Like the univariate Lorenz order, its multivariate extension can be quantile-restricted. Zonoid regions are multivariate analogues of inter-quantile intervals. “Outer data” are excluded from further analysis by comparing zonoid upper regions only above some minimum level \(\alpha _0\). X is less unequal than Y in the quantile-restricted price Lorenz order if

$$\begin{aligned} D_\alpha (\tilde{X})\oplus {\mathbb {R}}^d_+ \subset D_\alpha (\tilde{Y})\oplus {\mathbb {R}}^d_+ \quad \text {for all} \;\; \alpha _0\le \alpha \le 1. \end{aligned}$$

Finally, zonoid central (as well as upper) regions can be regarded as set-valued statistics. For this, the data are considered in a probabilistic setting. Positive price majorization and its characterization by upper regions can be extended to any random vectors X and Y in \({\mathbb {R}}^d\) that have finite expectations; for details see [8]. We regard the data \((x_1, x_2, \dots , x_n)\) as the realization of a random sample \((X_1, X_2, \dots , X_n)\) from X. Then the empirical region

$$\begin{aligned} D_\alpha (X_1, X_2, \dots , X_n) \end{aligned}$$
(3)

is a set-valued statistic that estimates the central region \(D_\alpha (X)\).

Zonoid central regions (3) satisfy a Law of Large Numbers. They are strongly consistent estimators of \(D_\alpha (X)\), viz.

$$\begin{aligned} D_\alpha (X) = H\text {-}\lim _{n\rightarrow \infty } D_\alpha (X_1, X_2, \dots , X_n)\,. \end{aligned}$$

\(H\text {-}\lim \) means limit in the Hausdorff distance \(\delta _H(K,R)= \max _{p\in S^{d-1}} |h_K(p)-h_R(p)|\), where \(h_K(p)=\max _{x\in K} p'x, p\in S^{d-1},\) is the support function of a convex body \(K \subset {\mathbb {R}}^d\).
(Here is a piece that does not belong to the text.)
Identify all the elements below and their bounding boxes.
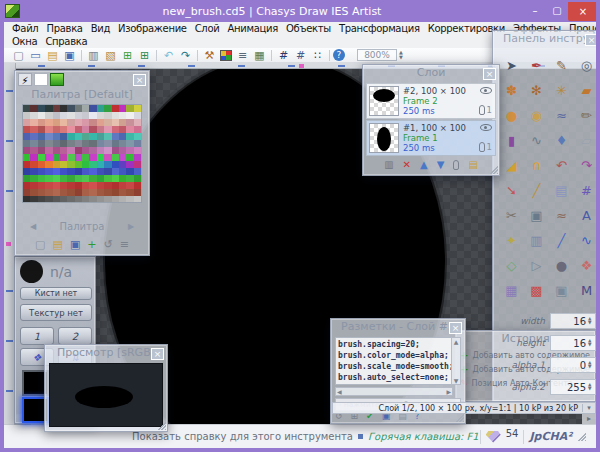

More explicitly,

$$\begin{aligned} P[\lim _{n\rightarrow \infty } \max _{p\in S^{d-1}}|h_{D_\alpha (X_1,\dots , X_n)}(p) - h_{D_\alpha (X)}(p)| = 0] =1. \end{aligned}$$

Moreover, a Central Limit Theorem holds for the empirical regions (3); see [8].
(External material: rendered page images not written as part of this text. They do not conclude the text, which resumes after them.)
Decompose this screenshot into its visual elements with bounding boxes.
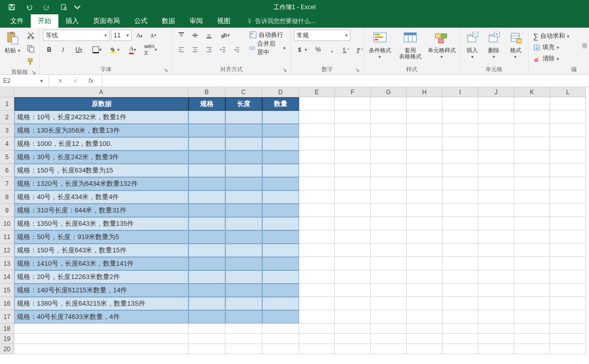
cell[interactable] [371,217,407,230]
cell[interactable]: 规格：1380号，长度643215米，数量13S件 [14,297,188,310]
cell[interactable] [299,284,335,297]
cell[interactable] [299,257,335,270]
cell[interactable] [478,111,514,124]
cell[interactable] [335,284,371,297]
cell[interactable] [188,257,225,270]
cell[interactable] [262,284,299,297]
autosum-button[interactable]: ∑自动求和 ▾ [532,31,571,41]
cell[interactable]: 规格：1350号，长度643米，数量135件 [14,217,188,230]
cell[interactable] [478,204,514,217]
increase-indent-button[interactable] [230,44,243,55]
font-color-button[interactable]: A▾ [124,44,141,55]
cell[interactable] [514,310,550,324]
cell[interactable] [335,164,371,177]
formula-input[interactable] [102,75,589,87]
cell[interactable] [225,190,262,204]
save-button[interactable] [3,0,20,14]
cell[interactable] [550,97,586,111]
cell[interactable] [225,204,262,217]
tab-file[interactable]: 文件 [3,14,31,28]
row-header[interactable]: 2 [0,111,14,124]
row-header[interactable]: 12 [0,244,14,257]
cell[interactable] [514,244,550,257]
namebox-dropdown-icon[interactable]: ▾ [37,77,46,84]
cell[interactable] [225,217,262,230]
cell[interactable] [514,111,550,124]
cell[interactable] [225,324,262,334]
column-header[interactable]: D [262,87,299,97]
cell[interactable] [262,177,299,190]
cell[interactable] [299,297,335,310]
cell[interactable] [514,177,550,190]
cell[interactable] [262,124,299,137]
cell[interactable] [335,257,371,270]
cell[interactable] [299,324,335,334]
cell[interactable] [443,177,478,190]
name-box[interactable]: E2 ▾ [0,75,49,87]
cell[interactable] [550,137,586,151]
align-middle-button[interactable] [189,30,201,41]
cell[interactable] [225,137,262,151]
alignment-launcher-icon[interactable]: ↘ [281,66,287,72]
cell[interactable] [478,230,514,244]
decrease-indent-button[interactable] [217,44,229,55]
cell[interactable] [514,344,550,354]
cell[interactable] [299,310,335,324]
cell[interactable]: 规格：10号，长度24232米，数量1件 [14,111,188,124]
cell[interactable] [478,284,514,297]
row-header[interactable]: 16 [0,297,14,310]
cell[interactable] [188,230,225,244]
row-header[interactable]: 9 [0,204,14,217]
cell[interactable] [443,217,478,230]
column-header[interactable]: E [299,87,335,97]
cell[interactable] [371,137,407,151]
cell[interactable]: 原数据 [14,97,188,111]
cell[interactable] [550,164,586,177]
cell[interactable] [188,270,225,284]
cell[interactable] [262,111,299,124]
row-header[interactable]: 20 [0,344,14,354]
cell[interactable] [478,97,514,111]
cell[interactable] [550,257,586,270]
cell[interactable] [407,257,443,270]
undo-button[interactable] [20,0,38,14]
cell[interactable] [299,137,335,151]
orientation-button[interactable]: ab▾ [217,30,233,41]
cell[interactable] [407,244,443,257]
cell[interactable] [514,137,550,151]
cell[interactable] [478,244,514,257]
cell[interactable] [188,111,225,124]
cell[interactable]: 规格：310号长度：644米，数量31件 [14,204,188,217]
cell[interactable] [371,344,407,354]
print-preview-button[interactable] [55,0,73,14]
cell[interactable] [299,230,335,244]
cell[interactable] [188,137,225,151]
cell[interactable] [371,270,407,284]
cell[interactable] [371,164,407,177]
delete-cells-button[interactable]: × 删除▾ [485,30,503,60]
cell[interactable] [443,334,478,344]
cell[interactable] [371,97,407,111]
cell[interactable] [225,151,262,164]
cell[interactable] [550,284,586,297]
font-launcher-icon[interactable]: ↘ [162,66,169,72]
cell[interactable] [262,137,299,151]
column-header[interactable]: K [514,87,550,97]
cell[interactable]: 规格：150号，长度634数量为15 [14,164,188,177]
cell[interactable] [225,124,262,137]
cell[interactable]: 规格：130长度为356米，数量13件 [14,124,188,137]
cell[interactable] [371,230,407,244]
cell[interactable] [371,151,407,164]
cell[interactable] [299,344,335,354]
insert-cells-button[interactable]: + 插入▾ [463,30,481,60]
phonetic-guide-button[interactable]: wén文▾ [142,44,159,55]
cell[interactable] [407,124,443,137]
fill-color-button[interactable]: ▾ [107,44,123,55]
row-header[interactable]: 17 [0,310,14,324]
cell[interactable] [188,297,225,310]
cell[interactable] [262,310,299,324]
cell[interactable] [443,151,478,164]
cell[interactable] [478,334,514,344]
font-name-select[interactable]: 等线▾ [43,30,110,41]
column-header[interactable]: B [188,87,225,97]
This allows for statistical inference about positive price majorization, specifically about the inclusion of zonoid regions at a given level \(\alpha \). Let \(\alpha \in ]0,1[\). Given two samples \((X_1,\dots , X_n)\) from X and \((Y_1,\dots ,Y_m)\) from Y we aim at securing the hypothesis

$$\begin{aligned} {H_1:} D_\alpha (\tilde{X})\oplus {\mathbb {R}}^d_+ \subset D_\alpha (\tilde{Y})\oplus {\mathbb {R}}^d_+\quad \text {against the null } H_0: not H_1. \end{aligned}$$

\(H_1\) is equivalent to \(h_{D_\alpha (\tilde{X})}(p)\le h_{D_\alpha (\tilde{Y})}(p)\) for all \(p\ge 0\), that is, by \(h_{D_\alpha (\tilde{X})}(p)=\frac{1}{\alpha }E[p'\tilde{X}]\), to

$$\begin{aligned} H_1: E[p'\tilde{X}] \le E[p'\tilde{Y}] \quad \text {for all} \;\; p\ge 0, \end{aligned}$$

which may be tested through a proper bootstrap procedure.